The stories are soaring this week about the strongest natural hitter in baseball history this side of Mickey Mantle, a man who hit home runs out of stadiums back when power hitters were born and not made.
They say Harmon Killebrew got his strength from hoisting 10-gallon milk cans at the family farm in Payette, Idaho, not unlike wrestler Rulon Gardner, only Killebrew didn't take his strength to the Olympics, he took it to the big leagues, where they cast one look at what he did to baseballs and in spite of the fact he called everyone "sir" and had the habit of complimenting umpires on a good call, gave him his nickname "Killer."
During a 22-year career that included 573 home runs — good for 11th on the all-time list and sixth if you throw out the drug cheats — Killebrew, who died from cancer this week at age 74, was the first player to hit a baseball over the roof of Tiger Stadium in Detroit; he hit the longest home run ever at Baltimore Memorial Stadium, 471 feet; and at his home park in Minneapolis, he once launched a ball out of Metropolitan Stadium that measured 520 feet.
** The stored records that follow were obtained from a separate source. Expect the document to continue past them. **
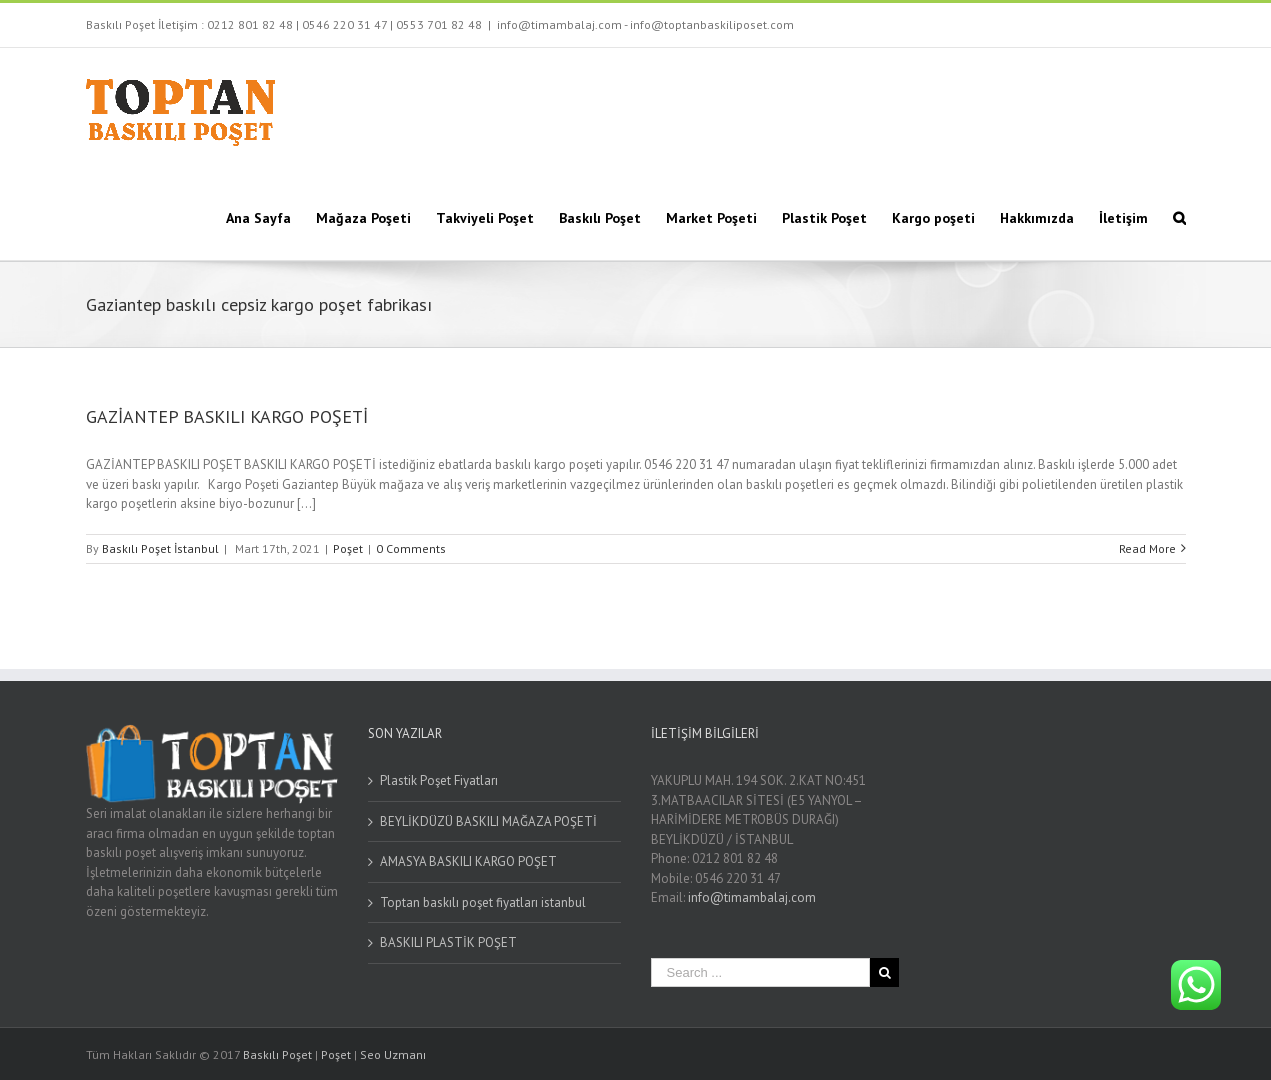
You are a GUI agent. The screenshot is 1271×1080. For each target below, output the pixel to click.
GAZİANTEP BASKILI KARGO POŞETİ (227, 416)
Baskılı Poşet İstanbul (160, 548)
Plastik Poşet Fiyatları (439, 780)
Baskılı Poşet (277, 1054)
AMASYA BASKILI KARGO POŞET (468, 861)
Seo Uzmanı (393, 1054)
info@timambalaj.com (752, 897)
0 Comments (411, 548)
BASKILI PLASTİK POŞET (448, 942)
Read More (1147, 548)
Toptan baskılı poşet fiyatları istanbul (483, 902)
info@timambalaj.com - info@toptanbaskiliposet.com (645, 24)
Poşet (348, 548)
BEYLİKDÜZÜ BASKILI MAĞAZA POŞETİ (488, 821)
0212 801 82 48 (250, 24)
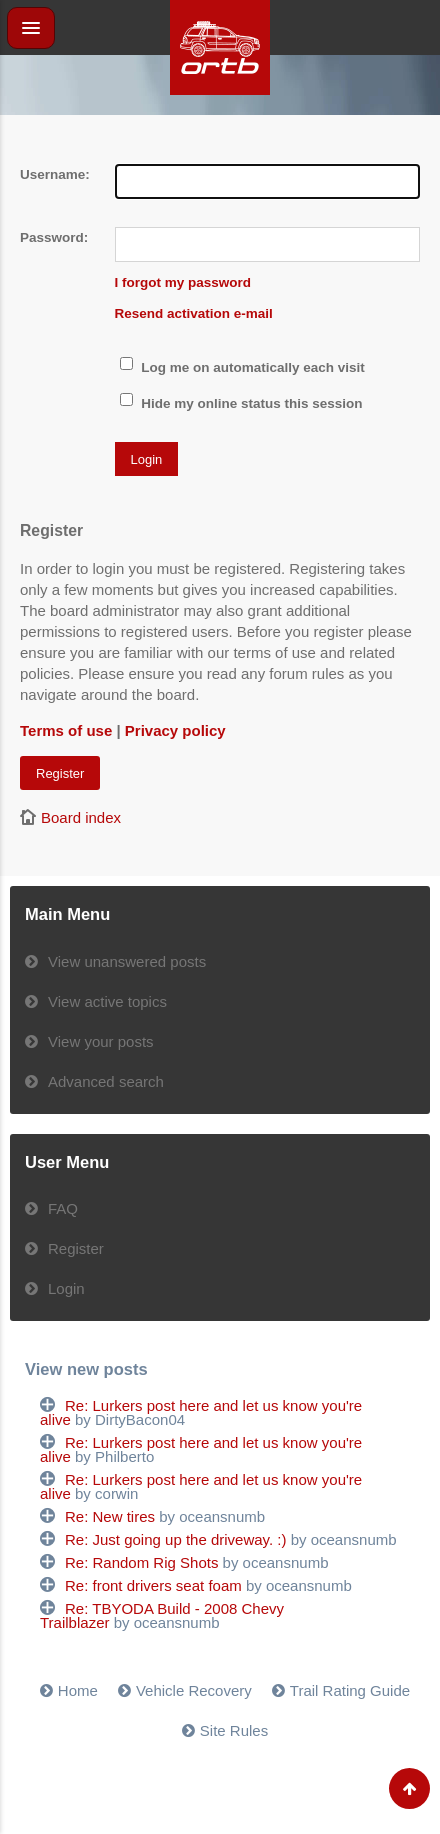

When they tore down the stadium and built the Mall of America, they left the seat it landed in to forever mark the spot.
The Washington Senators, who later became the Minnesota Twins, found out about Killebrew, so the story goes, from Herman Welker, then a U.S. senator from Idaho who was friends with the owner of the Senators, Clark Griffith, and kept pestering him about taking a look at this farm kid who lived in a small town north of Boise.
Griffith finally relented and sent a scout named Ossie Bluege all the way to western Idaho. Bluege settled in to watch the 17-year-old play for the Payette Packers, a semipro team Killebrew had joined after high school only because the people running the local American Legion league wouldn't let him play with the other teenagers because he hit the ball so hard they were afraid he might kill a third baseman.
Bruege watched Killebrew hit a couple of shots to right field and then, with his mouth agape, watched as he belted one over the left-field fence into a sugar-beet field. The next morning the scout went to the ballpark, started at home plate and kept walking toward where the ball landed. When he got to 435 feet he called Mr. Griffith and uttered three words: "Sign this kid."
Vernon Law, another Idaho boy who beat the odds to play in the big leagues, enjoyed recalling that story this week. Law, from Meridian, a town just west of Boise and not far from Payette, was six years older than Killebrew and was the first Idahoan Herman Welker helped get to the majors.
"Herman Welker was kind of a bird dog and he got both of us to the big leagues," said Law, 81, from his home in Provo.
Law was a pitcher who developed his strong arm, as he puts it, "throwing rocks at stuff." Welker tipped off friends of his at the Pittsburgh Pirates, who in turn signed Law, a future Cy Young Award winner and a pivotal part of the 1960 Pirates team that won the World Series.
Law had more suitors than Killebrew, as no less than eight teams joined the Pirates in vying for his services. The clincher came, he remembers, when the Pirates brought in the heavy artillery. One of the investors in the franchise was Bing Crosby, and they got the singer to call the Law home in Meridian. When Vernon's mother picked up the phone and Bing Crosby was on the other end, the deal was done.
Their careers overlapped, but because they were in different leagues, Law only pitched to Killebrew once, in spring training. "I managed to get him out, he hit a popup that went about a country-mile high," Law remembered.
The two Idaho boys became close friends in "retirement," signing cards alongside each other, attending banquets, playing golf. Both Mormons, they wound up sending their sons to play baseball for BYU.
"He was a very good friend of mine. We always stayed in touch," said Law, whose last letter to Killebrew was two days before Killebrew died. "They called him Killer because of the way he hit the ball. but really he was just a gentlemen, really a wonderful guy. He had kind of a soft side, he wasn't overbearing like so many of the Hall of Famers can be. He would always know the names of the groundskeepers at the ballpark, the ushers and so forth. He didn't put on airs, he was just well-liked by everybody."